Last week, Lisa Plassman was outside during school dismissal at Westminster Preschool in Glen Ellyn, Illinois, when a distressed parent approached her. As director of the preschool, Plassman is used to dealing with parents — but this concerned mother was a duck. And she wouldn't leave Plassman alone.
“I was talking to some parents, but this duck kept coming up behind me, and then walking away, and coming up behind me, and walking away,” Plassman told The Dodo. “I thought, ‘This duck is asking me for help.’ It was clear she was in distress.”
Eager to be of service, Plassman gave the duck her full attention. She noticed the duck was waddling back and forth from Plassman's location to a nearby drain.
“So I walked over there, and I listened, and sure
enough, there were little duck noises, little ‘chirp, chirp, chirps,’" Plassman said. "I looked down, and there were 12 tiny ducklings at the bottom of this drain, and it's a pretty tall drain.”
The ducklings had fallen approximately a dozen feet through a heavy metal grate covering the storm drain.
Plassman called for assistance from local first-responders who were willing to come — but it would be a bit of a wait as they attended to another emergency. “We were just worried, with this being so close to a neighborhood road, that something would happen to mama duck before help could come,” she said.
That’s when Plassman and her team used their quick thinking to help out the web-footed family.
“All the teachers came down and were all concerned,” Plassman said. “We thought, ‘We can do this, we can take care of this.

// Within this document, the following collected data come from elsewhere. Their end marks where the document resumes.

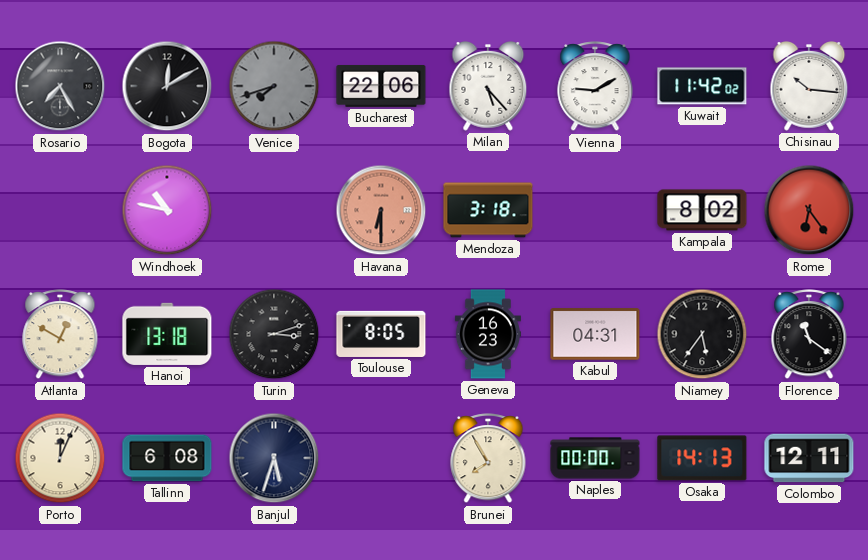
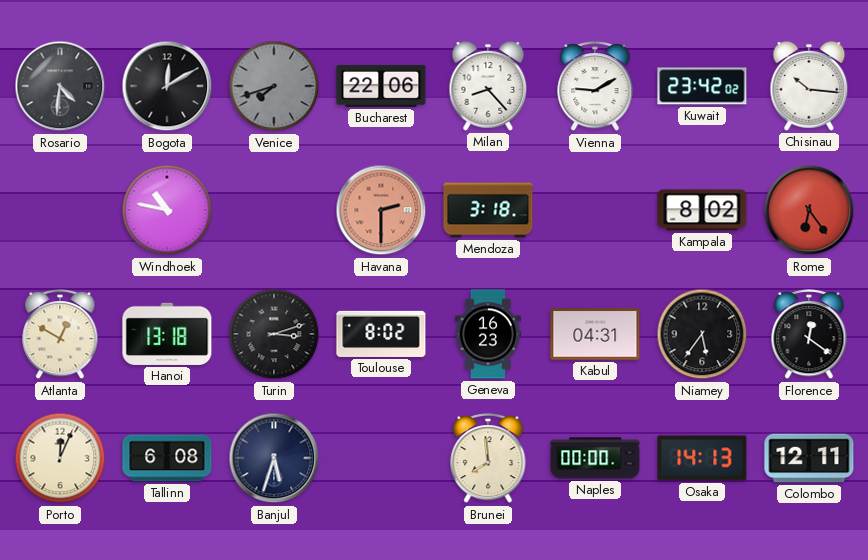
Rosario: 7:25 -> 4:31
Milan: 5:23 -> 8:23
Kuwait: 11:42 -> 23:42
Havana: 6:30 -> 2:30
Toulouse: 8:05 -> 8:02
Florence: 11:21 -> 12:21
Brunei: 7:55 -> 7:59
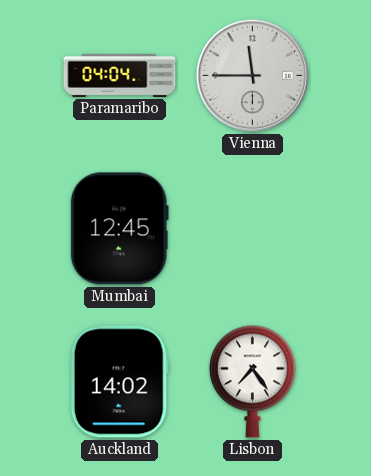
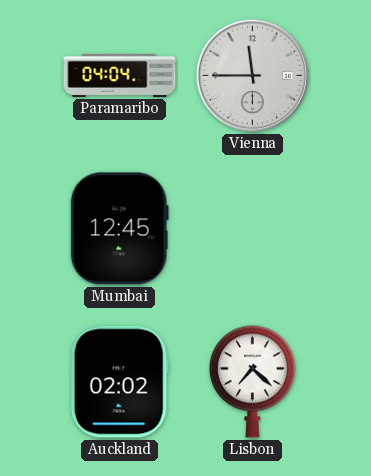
Auckland: 14:02 -> 02:02
Lisbon: 7:24 -> 7:22
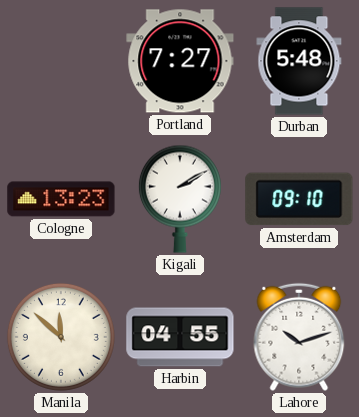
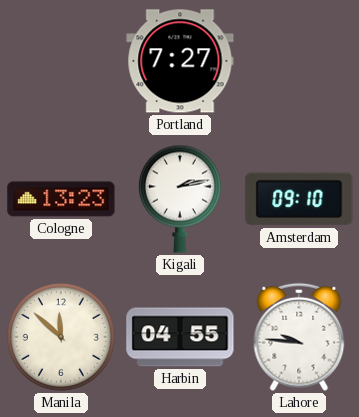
Durban: 5:48 -> none
Kigali: 2:10 -> 2:13
Lahore: 10:12 -> 9:46
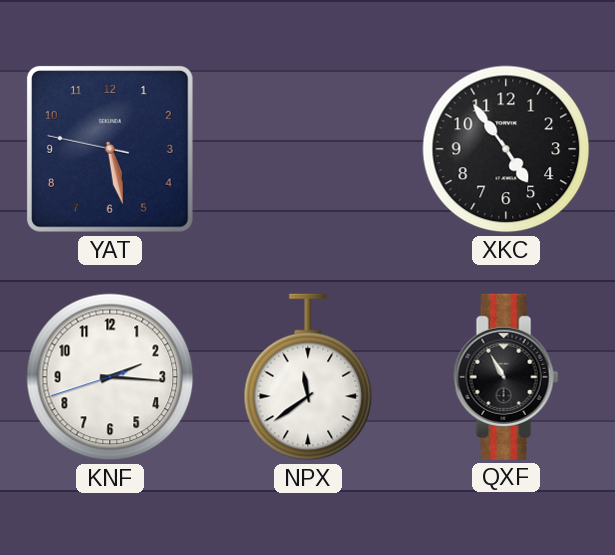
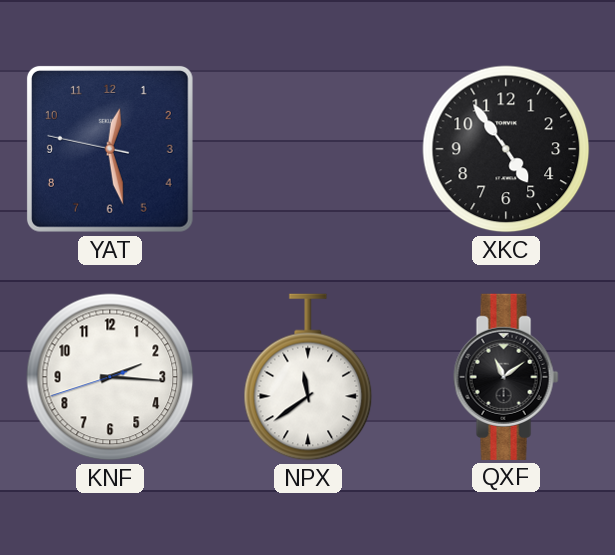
YAT: 5:27 -> 12:27
QXF: 10:55 -> 11:09
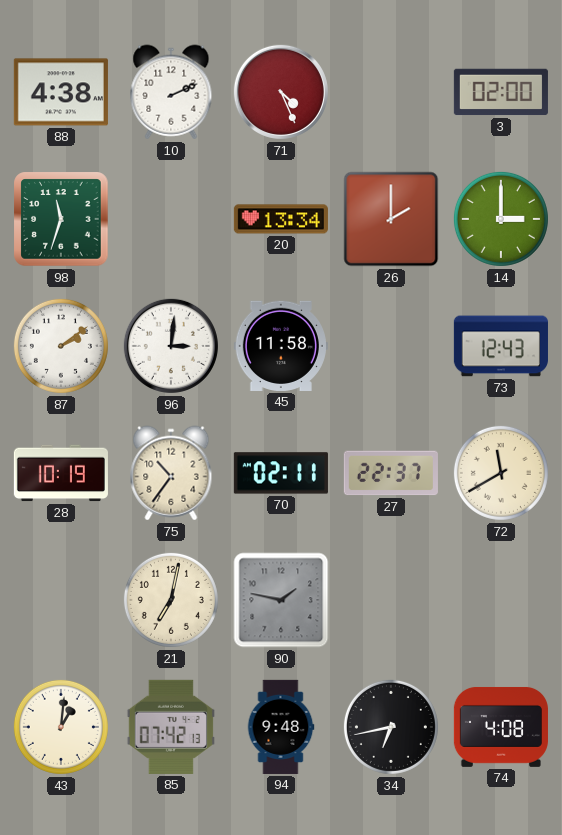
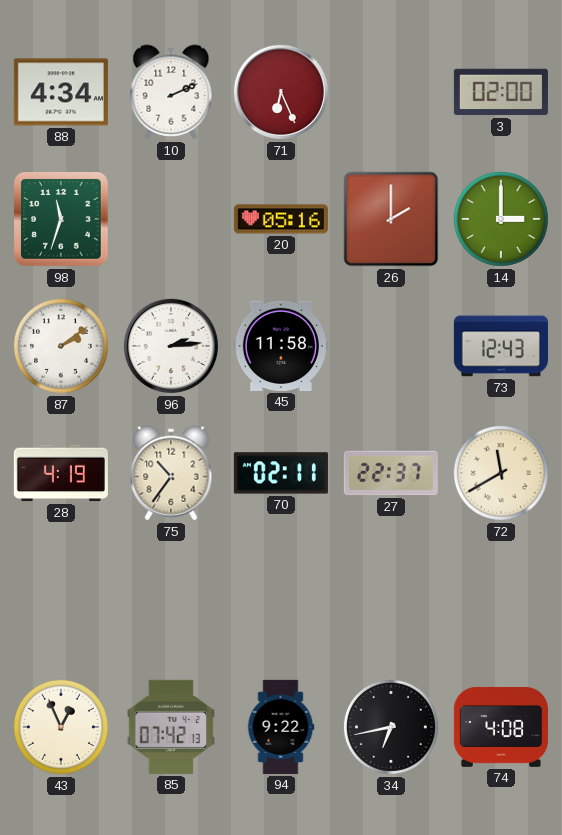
88: 4:38 -> 4:34
71: 4:26 -> 6:26
20: 13:34 -> 05:16
96: 3:01 -> 2:14
28: 10:19 -> 4:19
21: 7:02 -> none
90: 1:47 -> none
43: 1:01 -> 12:56
94: 9:48 -> 9:22
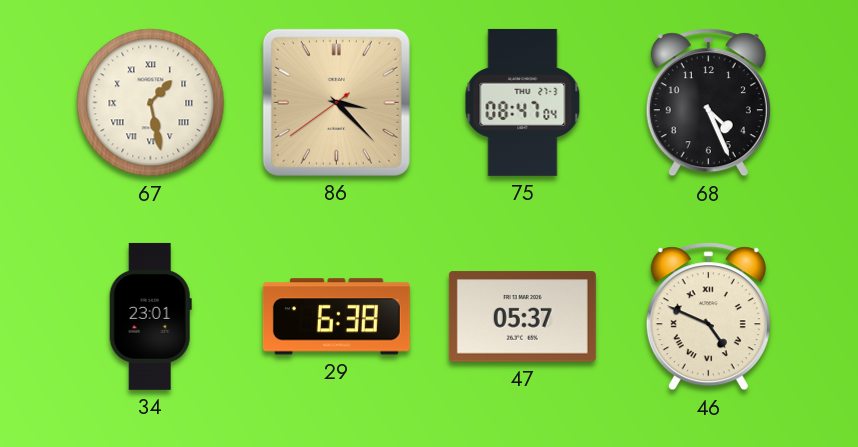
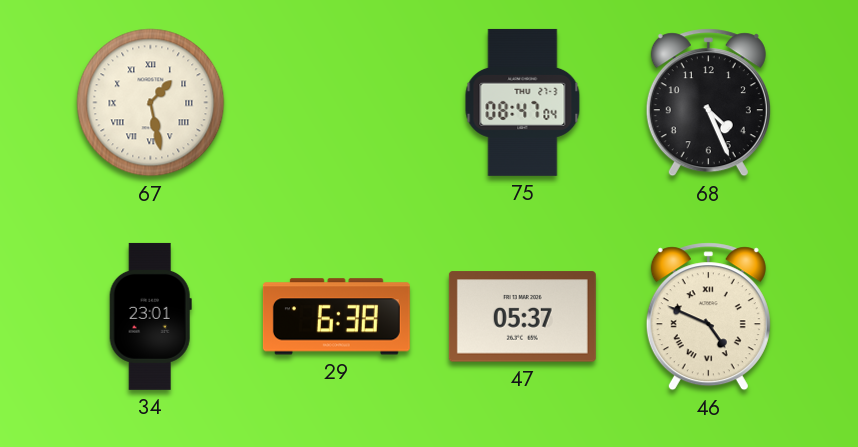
86: 3:22 -> none
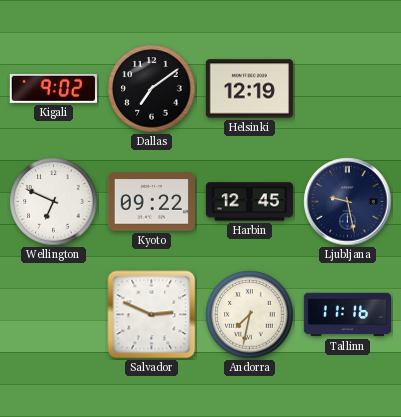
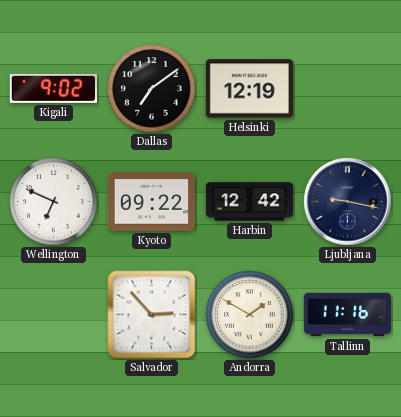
Harbin: 12:45 -> 12:42
Ljubljana: 9:28 -> 9:17
Salvador: 2:49 -> 2:53
Andorra: 7:32 -> 1:50
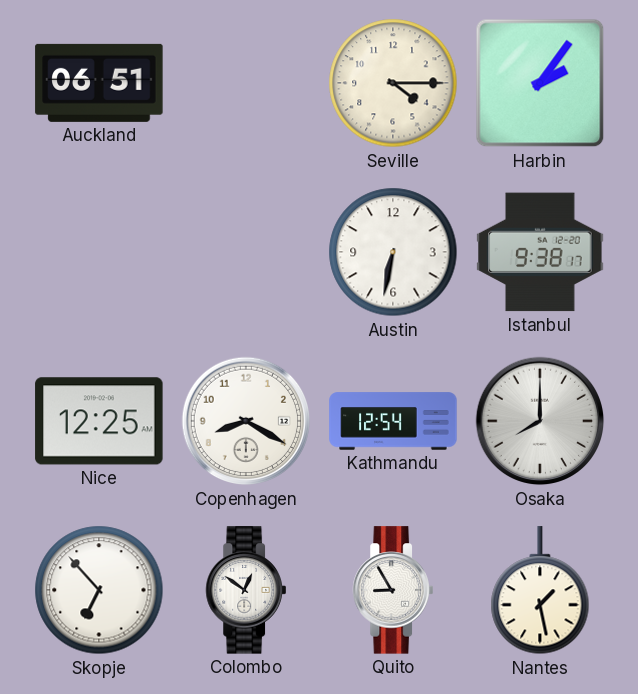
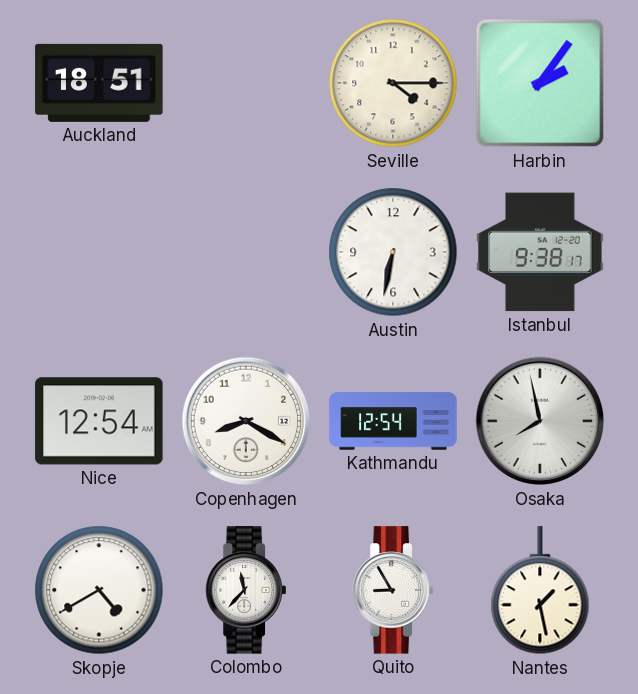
Auckland: 06:51 -> 18:51
Nice: 12:25 -> 12:54
Osaka: 8:00 -> 7:58
Skopje: 6:53 -> 4:40
Colombo: 12:51 -> 11:37
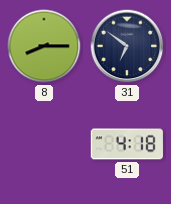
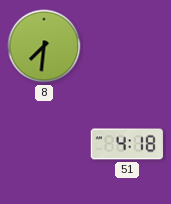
8: 8:15 -> 7:31
31: 6:51 -> none
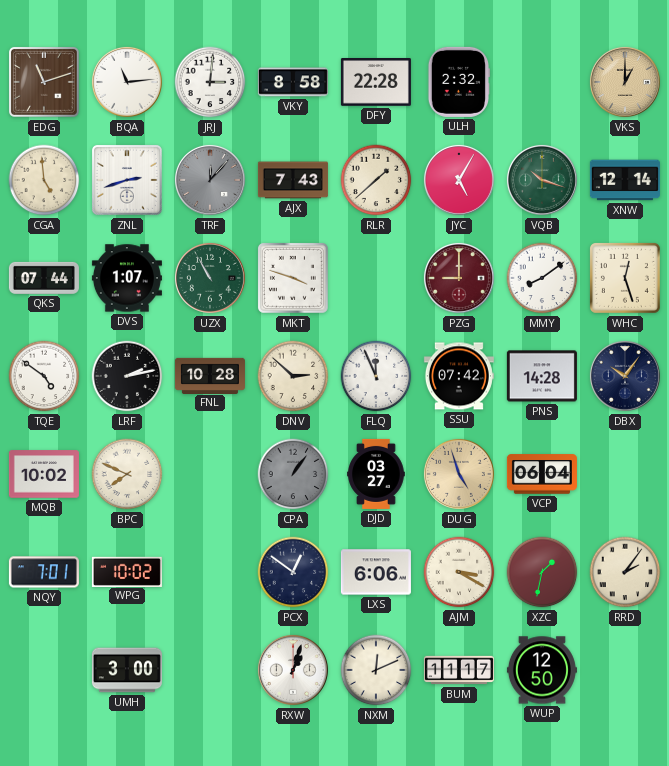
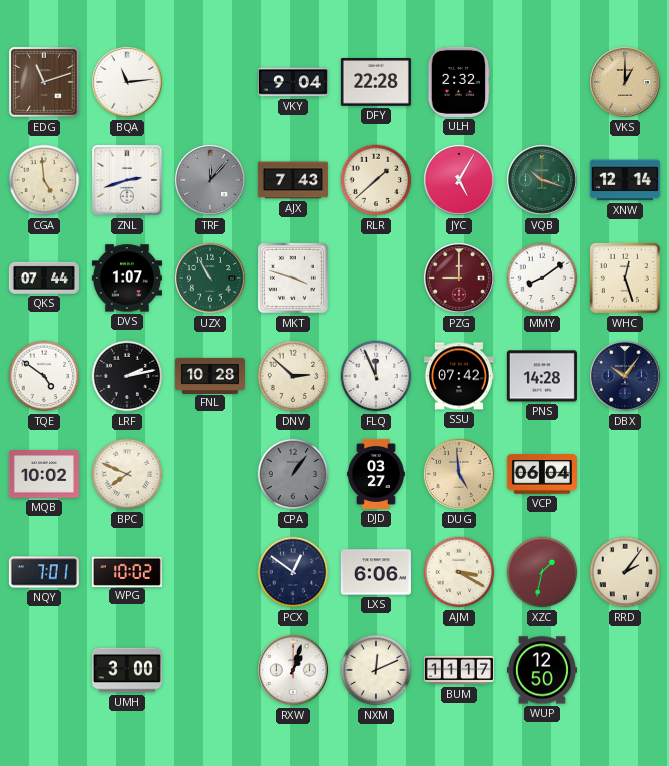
JRJ: 3:01 -> none
VKY: 8:58 -> 9:04
DUG: 4:57 -> 4:59
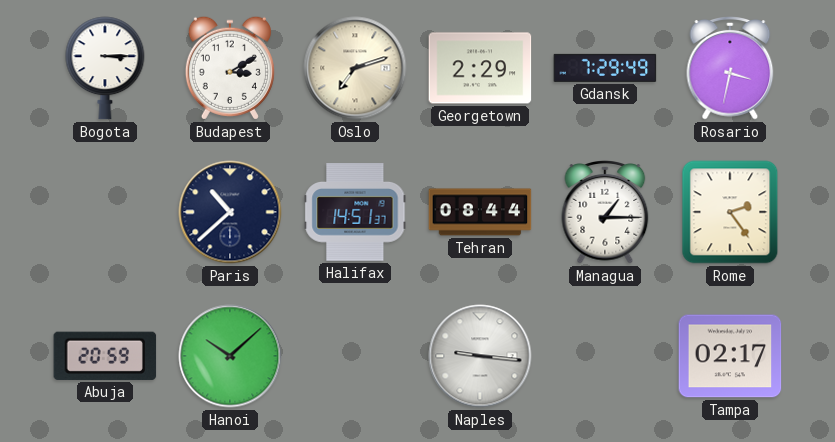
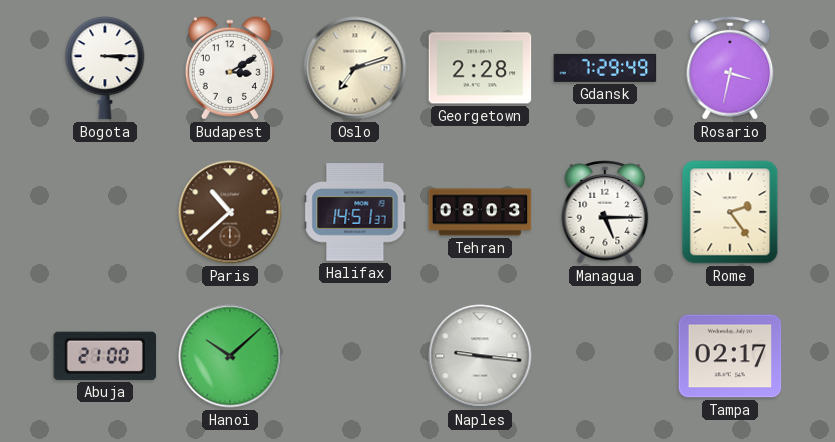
Georgetown: 2:29 -> 2:28
Paris dial: navy -> brown
Tehran: 08:44 -> 08:03
Managua: 1:15 -> 5:15
Abuja: 20:59 -> 21:00
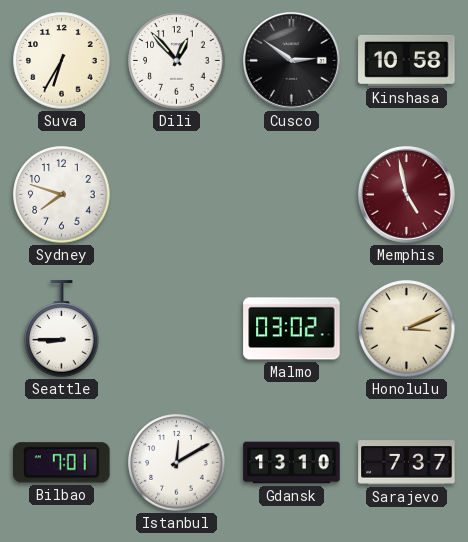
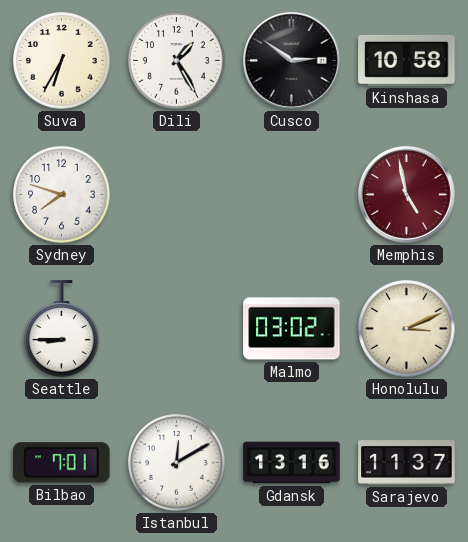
Dili: 12:53 -> 1:25
Gdansk: 13:10 -> 13:16
Sarajevo: 7:37 -> 11:37
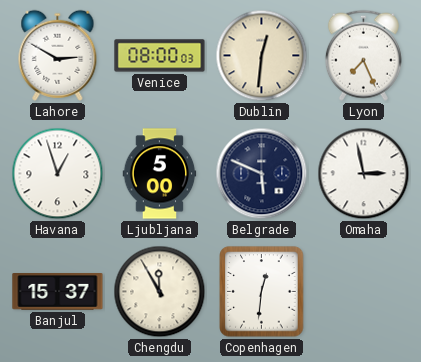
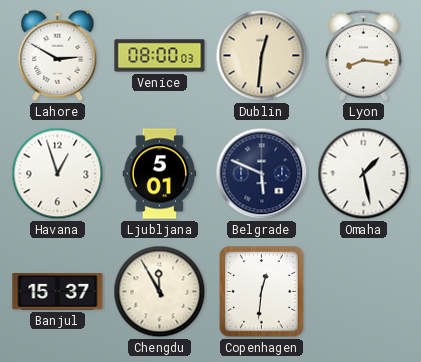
Lyon: 7:26 -> 8:16
Ljubljana: 5:00 -> 5:01
Omaha: 2:58 -> 1:28
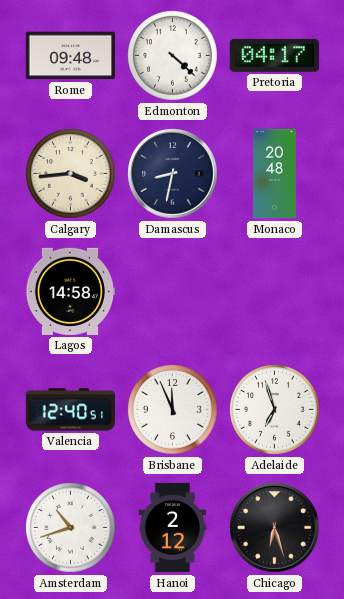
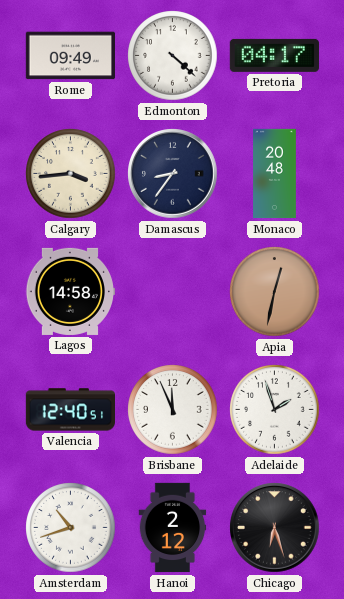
Rome: 09:48 -> 09:49
Damascus: 8:32 -> 8:36
Apia: none -> 12:32
Adelaide: 6:57 -> 1:57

They need help; we can't abandon them.’ We were determined to make sure that we saw this through.”
Plassman and several teachers managed to lift the drain cover, and Plassman, as the school’s director, decided she should be the one to descend the drain's ladder.
“A teacher ran and got a bucket and some gloves, and I climbed right in," Plassman said. "I was a little nervous going down into the hole, but more just hoping there were no spiders down there.”
"I just laid the bucket on its side and gently scooped all of the little ducklings in,” Plassman said. “They were trying to scatter a little bit as I was corralling them, but I told them, ‘Nope, everyone's coming out of this hole.’"
The team put the cover back on the drain and began phase two of their duck rescue after-school operation.
“We walked across our driveway area over to a nice grassy neighbor's yard, gently called over mama duck, released her babies from the bucket, and we stepped away,” Plassman said.
The team started videotaping what happened next.
“Sure enough, she just came right up, and the babies came right to her,” Plassman said. “All the teachers were teary-eyed, because, being educators that care for and protect young children all the time, we just feel like a mother's love is pretty universal, even amongst animals.”
The team let the neighbors know to keep an eye on the duck family so they’d be safe, and Plassman ordered a mesh drain cover so ducklings don’t fall through the slats again.
It was all in a day's work for the educators, whose mission is to change lives, and on this occasion, joined together to save some.
“It was so beautiful and touching,” Plassman said. “Clearly, this mama was happy."